Top of Supplied entries

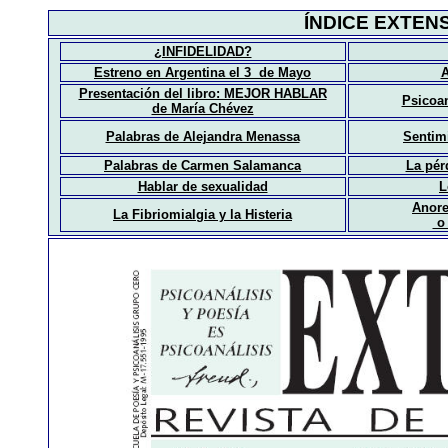
ÍNDICE
EXTENSI
¿INFIDELIDAD?
Estreno en Argentina el 3 de Mayo
A
Presentación del libro: MEJOR HABLAR
Psicoan
de María Chévez
Palabras de Alejandra Menassa
Sentim
Palabras de Carmen Salamanca
La pérd
Hablar de sexualidad
L
Anore
La Fibriomialgia y la Histeria
o 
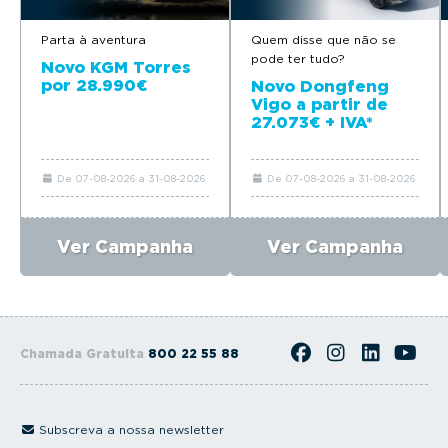
Parta à aventura
Quem disse que não se
pode ter tudo?
Novo KGM Torres
por 28.990€
Novo Dongfeng
Vigo a partir de
27.073€ + IVA*
De 07-08-2026 a 31-08-2026
De 07-08-2026 a 31-08-2026
Ver Campanha
Ver Campanha
Chamada Gratuita
800 22 55 88
Subscreva a nossa newsletter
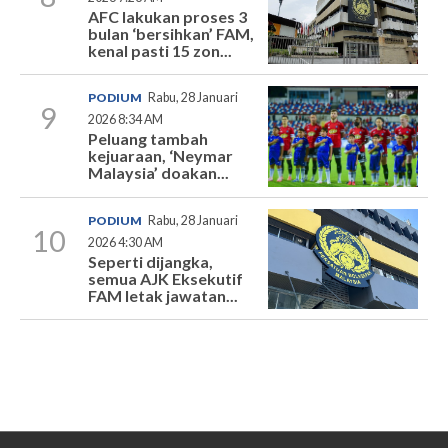
AFC lakukan proses 3
bulan ‘bersihkan’ FAM,
kenal pasti 15 zon...
PODIUM
Rabu, 28 Januari
9
2026 8:34 AM
Peluang tambah
kejuaraan, ‘Neymar
Malaysia’ doakan...
PODIUM
Rabu, 28 Januari
10
2026 4:30 AM
Seperti dijangka,
semua AJK Eksekutif
FAM letak jawatan...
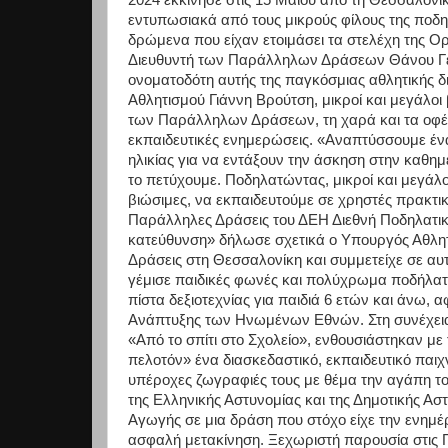
2024 εκκίνησε στις 15 Μαΐου από τη Θεσσαλονί
εντυπωσιακά από τους μικρούς φίλους της ποδη
δρώμενα που είχαν ετοιμάσει τα στελέχη της Ο
Διευθυντή των Παράλληλων Δράσεων Θάνου Γεω
ονοματοδότη αυτής της παγκόσμιας αθλητικής
Αθλητισμού Γιάννη Βρούτση, μικροί και μεγάλοι
των Παράλληλων Δράσεων, τη χαρά και τα οφέλ
εκπαιδευτικές ενημερώσεις. «Αναπτύσσουμε έν
ηλικίας για να εντάξουν την άσκηση στην καθημ
το πετύχουμε. Ποδηλατώντας, μικροί και μεγάλ
βιώσιμες, να εκπαιδευτούμε σε χρηστές πρακτι
Παράλληλες Δράσεις του ΔΕΗ Διεθνή Ποδηλατικ
κατεύθυνση» δήλωσε σχετικά ο Υπουργός Αθλητ
Δράσεις στη Θεσσαλονίκη και συμμετείχε σε αυτ
γέμισε παιδικές φωνές και πολύχρωμα ποδήλατα
πίστα δεξιοτεχνίας για παιδιά 6 ετών και άνω,
Ανάπτυξης των Ηνωμένων Εθνών. Στη συνέχεια 
«Από το σπίτι στο Σχολείο», ενθουσιάστηκαν με
πελοτόν» ένα διασκεδαστικό, εκπαιδευτικό παιχν
υπέροχες ζωγραφιές τους με θέμα την αγάπη το
της Ελληνικής Αστυνομίας και της Δημοτικής Α
Αγωγής σε μια δράση που στόχο είχε την ενημέ
ασφαλή μετακίνηση. Ξεχωριστή παρουσία στις 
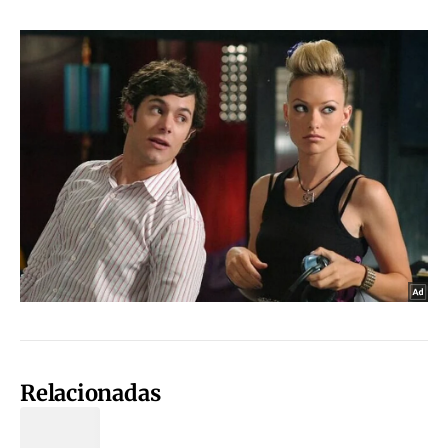
Relacionadas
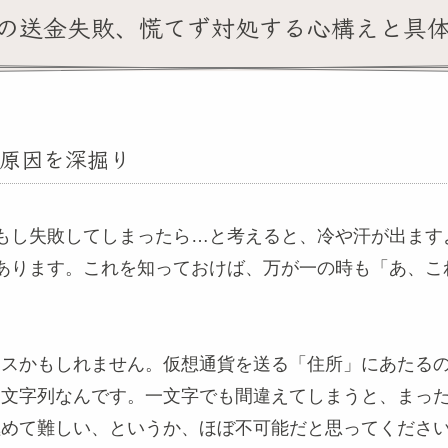
の送金失敗、慌てず対処する心構えと具
原因を深掘り
もし失敗してしまったら…と考えると、冷や汗が出ます
あります。これを知っておけば、万が一の時も「あ、こ
ースかもしれません。仮想通貨を送る「住所」にあたる
た文字列なんです。一文字でも間違えてしまうと、まっ
極めて難しい、というか、ほぼ不可能だと思ってくださ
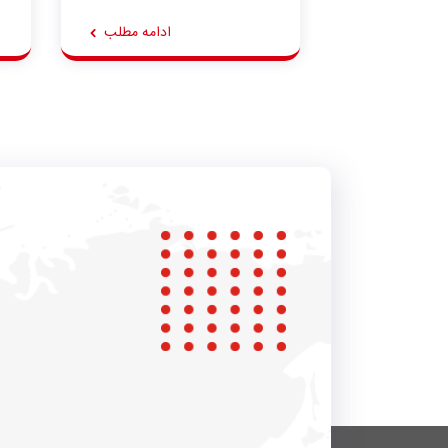
ادامه مطلب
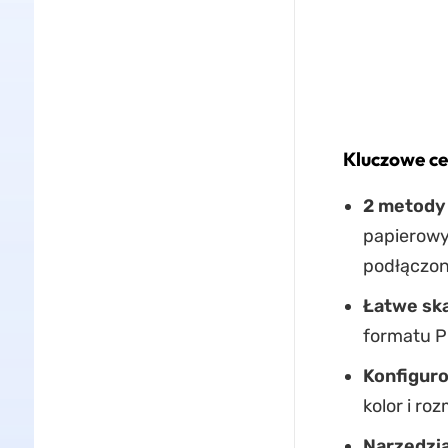
Kluczowe c
2 metody
papierowy
podłączon
Łatwe sk
formatu P
Konfiguro
kolor i r
Narzędzia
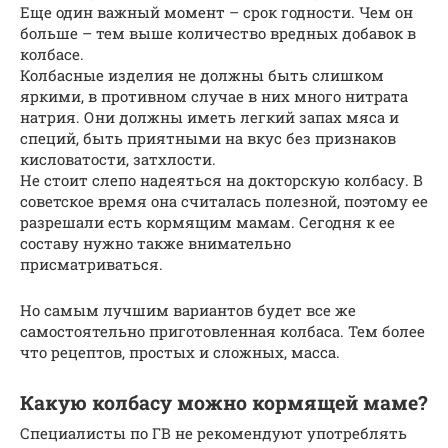
Еще один важный момент – срок годности. Чем он
больше – тем выше количество вредных добавок в
колбасе.
Колбасные изделия не должны быть слишком
яркими, в противном случае в них много нитрата
натрия. Они должны иметь легкий запах мяса и
специй, быть приятными на вкус без признаков
кисловатости, затхлости.
Не стоит слепо надеяться на докторскую колбасу. В
советское время она считалась полезной, поэтому ее
разрешали есть кормящим мамам. Сегодня к ее
составу нужно также внимательно
присматриваться.
Но самым лучшим вариантов будет все же
самостоятельно приготовленная колбаса. Тем более
что рецептов, простых и сложных, масса.
Какую колбасу можно кормящей маме?
Специалисты по ГВ не рекомендуют употреблять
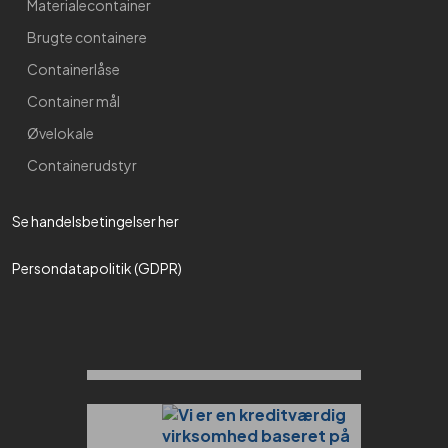
Materialecontainer
Brugte containere
Containerlåse
Container mål
Øvelokale
Containerudstyr
Se handelsbetingelser her​
Persondatapolitik (GDPR)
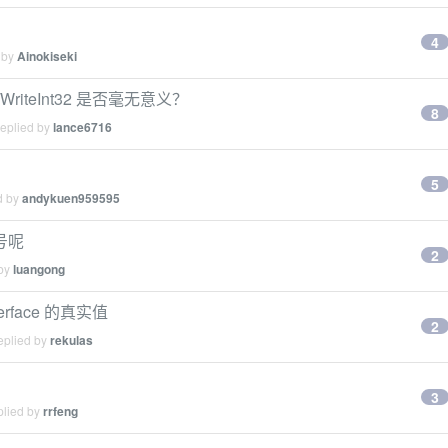
4
 by
Ainokiseki
/WriteInt32 是否毫无意义？
8
replied by
lance6716
5
d by
andykuen959595
号呢
2
 by
luangong
rface 的真实值
2
eplied by
rekulas
3
plied by
rrfeng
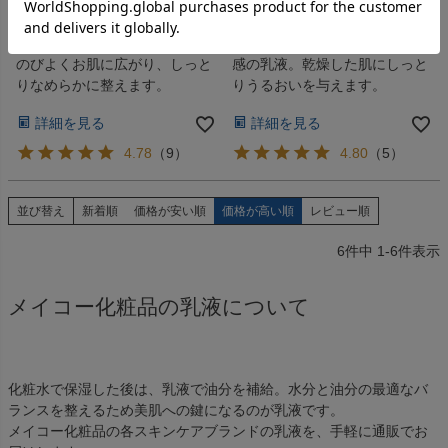
価格
¥
1,540
〜
価格
¥
1,100
〜
税込
税込
とろりとまろやかな保湿乳液。
のびがよく、さらっとした使用
のびよくお肌に広がり、しっと
感の乳液。乾燥した肌にしっと
りなめらかに整えます。
りうるおいを与えます。
詳細を見る
詳細を見る
4.78
（
9
）
4.80
（
5
）
並び替え
新着順
価格が安い順
価格が高い順
レビュー順
6
件中
1
-
6
件表示
メイコー化粧品の乳液について
化粧水で保湿した後は、乳液で油分を補給。水分と油分の最適なバ
ランスを整えるため美肌への鍵になるのが乳液です。
メイコー化粧品の各スキンケアブランドの乳液を、手軽に通販でお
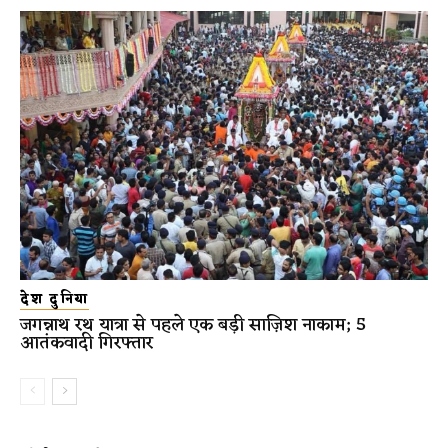
देश दुनिया
जगन्नाथ रथ यात्रा से पहले एक बड़ी साज़िश नाकाम; 5
आतंकवादी गिरफ्तार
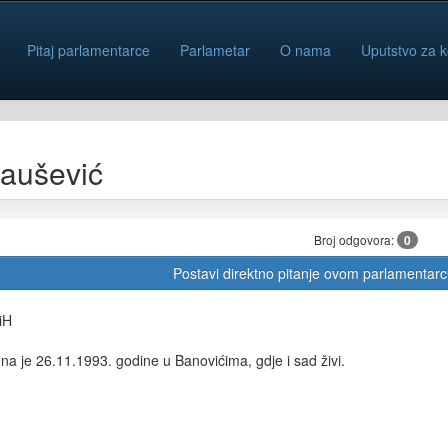
Pitaj parlamentarce
Parlametar
O nama
Uputstvo za k
aušević
Broj odgovora:
0
Postavi direktno pitanje ovom parlamentar
iH
na je 26.11.1993. godine u Banovićima, gdje i sad živi.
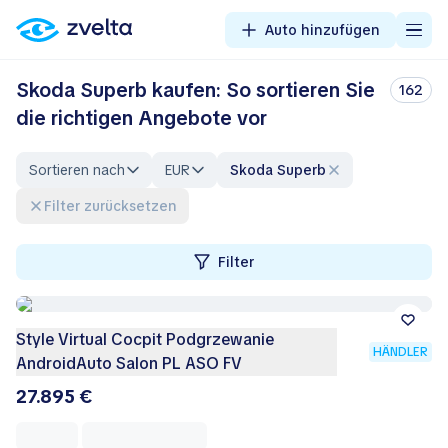
Auto hinzufügen
Skoda Superb kaufen: So sortieren Sie
162
die richtigen Angebote vor
Sortieren nach
EUR
Skoda Superb
Filter zurücksetzen
Filter
Style Virtual Cocpit Podgrzewanie
HÄNDLER
AndroidAuto Salon PL ASO FV
27.895 €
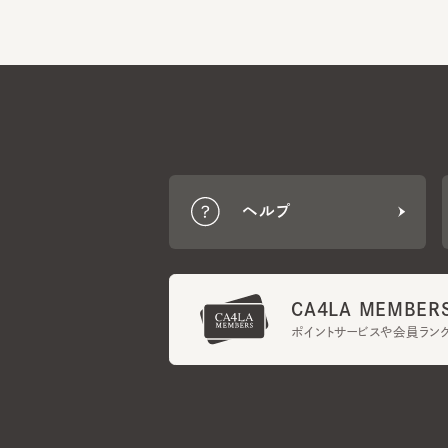
ヘルプ
CA4LA MEMBERS
ポイントサービスや会員ランク
ご利用規約
メンバーズ規約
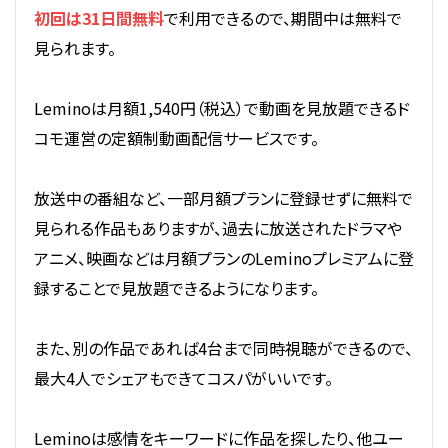
初回は31日間無料
で利用できるので、期間中は無料で
見られます。
Leminoは月額1,540円（税込）で動画を見放題できるド
コモ運営の定額制動画配信サービスです。
放送中の番組など、一部月額プランに登録せずに無料で
見られる作品もありますが、過去に放送されたドラマや
アニメ、映画などは月額プランのLeminoプレミアムに登
録することで見放題できるようになります。
また、別の作品であれば4台まで同時視聴ができるので、
最大4人でシェアもできてコスパがいいです。
Leminoは感情をキーワードに作品を探したり、他ユー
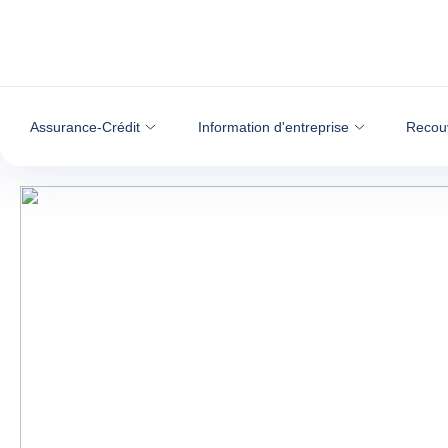
Voir le contenu
Assurance-Crédit
Information d'entreprise
Recou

Bottom of Supplied entries

In the answer, the data should reappear exactly, with no pictures.

ÍNDICE
EXTENSI
¿INFIDELIDAD?
Estreno en Argentina el 3 de Mayo
A
Presentación del libro: MEJOR HABLAR
Psicoan
de María Chévez
Palabras de Alejandra Menassa
Sentim
Palabras de Carmen Salamanca
La pérd
Hablar de sexualidad
L
Anore
La Fibriomialgia y la Histeria
o 
Parta à aventura
Quem disse que não se
pode ter tudo?
Novo KGM Torres
por 28.990€
Novo Dongfeng
Vigo a partir de
27.073€ + IVA*
De 07-08-2026 a 31-08-2026
De 07-08-2026 a 31-08-2026
Ver Campanha
Ver Campanha
Chamada Gratuita
800 22 55 88
Subscreva a nossa newsletter
AFC lakukan proses 3
bulan ‘bersihkan’ FAM,
kenal pasti 15 zon...
PODIUM
Rabu, 28 Januari
9
2026 8:34 AM
Peluang tambah
kejuaraan, ‘Neymar
Malaysia’ doakan...
PODIUM
Rabu, 28 Januari
10
2026 4:30 AM
Seperti dijangka,
semua AJK Eksekutif
FAM letak jawatan...
2024 εκκίνησε στις 15 Μαΐου από τη Θεσσαλονί
εντυπωσιακά από τους μικρούς φίλους της ποδη
δρώμενα που είχαν ετοιμάσει τα στελέχη της Ο
Διευθυντή των Παράλληλων Δράσεων Θάνου Γεω
ονοματοδότη αυτής της παγκόσμιας αθλητικής
Αθλητισμού Γιάννη Βρούτση, μικροί και μεγάλοι
των Παράλληλων Δράσεων, τη χαρά και τα οφέλ
εκπαιδευτικές ενημερώσεις. «Αναπτύσσουμε έν
ηλικίας για να εντάξουν την άσκηση στην καθημ
το πετύχουμε. Ποδηλατώντας, μικροί και μεγάλ
βιώσιμες, να εκπαιδευτούμε σε χρηστές πρακτι
Παράλληλες Δράσεις του ΔΕΗ Διεθνή Ποδηλατικ
κατεύθυνση» δήλωσε σχετικά ο Υπουργός Αθλητ
Δράσεις στη Θεσσαλονίκη και συμμετείχε σε αυτ
γέμισε παιδικές φωνές και πολύχρωμα ποδήλατα
πίστα δεξιοτεχνίας για παιδιά 6 ετών και άνω,
Ανάπτυξης των Ηνωμένων Εθνών. Στη συνέχεια 
«Από το σπίτι στο Σχολείο», ενθουσιάστηκαν με
πελοτόν» ένα διασκεδαστικό, εκπαιδευτικό παιχν
υπέροχες ζωγραφιές τους με θέμα την αγάπη το
της Ελληνικής Αστυνομίας και της Δημοτικής Α
Αγωγής σε μια δράση που στόχο είχε την ενημέ
ασφαλή μετακίνηση. Ξεχωριστή παρουσία στις 
Relacionadas
の送金失敗、慌てず対処する心構えと具
原因を深掘り
もし失敗してしまったら…と考えると、冷や汗が出ます
あります。これを知っておけば、万が一の時も「あ、こ
ースかもしれません。仮想通貨を送る「住所」にあたる
た文字列なんです。一文字でも間違えてしまうと、まっ
極めて難しい、というか、ほぼ不可能だと思ってくださ
ادامه مطلب
Kluczowe c
2 metody
papierowy
podłączon
Łatwe sk
formatu P
Konfiguro
kolor i r
Narzędzia
Еще один важный момент – срок годности. Чем он
больше – тем выше количество вредных добавок в
колбасе.
Колбасные изделия не должны быть слишком
яркими, в противном случае в них много нитрата
натрия. Они должны иметь легкий запах мяса и
специй, быть приятными на вкус без признаков
кисловатости, затхлости.
Не стоит слепо надеяться на докторскую колбасу. В
советское время она считалась полезной, поэтому ее
разрешали есть кормящим мамам. Сегодня к ее
составу нужно также внимательно
присматриваться.
Но самым лучшим вариантов будет все же
самостоятельно приготовленная колбаса. Тем более
что рецептов, простых и сложных, масса.
Какую колбасу можно кормящей маме?
Специалисты по ГВ не рекомендуют употреблять
Materialecontainer
Brugte containere
Containerlåse
Container mål
Øvelokale
Containerudstyr
Se handelsbetingelser her​
Persondatapolitik (GDPR)
4
 by
Ainokiseki
/WriteInt32 是否毫无意义？
8
replied by
lance6716
5
d by
andykuen959595
号呢
2
 by
luangong
rface 的真实值
2
eplied by
rekulas
3
plied by
rrfeng
価格
¥
1,540
〜
価格
¥
1,100
〜
税込
税込
とろりとまろやかな保湿乳液。
のびがよく、さらっとした使用
のびよくお肌に広がり、しっと
感の乳液。乾燥した肌にしっと
りなめらかに整えます。
りうるおいを与えます。
詳細を見る
詳細を見る
4.78
（
9
）
4.80
（
5
）
並び替え
新着順
価格が安い順
価格が高い順
レビュー順
6
件中
1
-
6
件表示
メイコー化粧品の乳液について
化粧水で保湿した後は、乳液で油分を補給。水分と油分の最適なバ
ランスを整えるため美肌への鍵になるのが乳液です。
メイコー化粧品の各スキンケアブランドの乳液を、手軽に通販でお
देश दुनिया
जगन्नाथ रथ यात्रा से पहले एक बड़ी साज़िश नाकाम; 5
आतंकवादी गिरफ्तार
Pitaj parlamentarce
Parlametar
O nama
Uputstvo za k
aušević
Broj odgovora:
0
Postavi direktno pitanje ovom parlamentar
iH
na je 26.11.1993. godine u Banovićima, gdje i sad živi.
Auto hinzufügen
Skoda Superb kaufen: So sortieren Sie
162
die richtigen Angebote vor
Sortieren nach
EUR
Skoda Superb
Filter zurücksetzen
Filter
Style Virtual Cocpit Podgrzewanie
HÄNDLER
AndroidAuto Salon PL ASO FV
27.895 €
ヘルプ
CA4LA MEMBERS
ポイントサービスや会員ランク
ご利用規約
メンバーズ規約
初回は31日間無料
で利用できるので、期間中は無料で
見られます。
Leminoは月額1,540円（税込）で動画を見放題できるド
コモ運営の定額制動画配信サービスです。
放送中の番組など、一部月額プランに登録せずに無料で
見られる作品もありますが、過去に放送されたドラマや
アニメ、映画などは月額プランのLeminoプレミアムに登
録することで見放題できるようになります。
また、別の作品であれば4台まで同時視聴ができるので、
最大4人でシェアもできてコスパがいいです。
Leminoは感情をキーワードに作品を探したり、他ユー
Voir le contenu
Assurance-Crédit
Information d'entreprise
Recou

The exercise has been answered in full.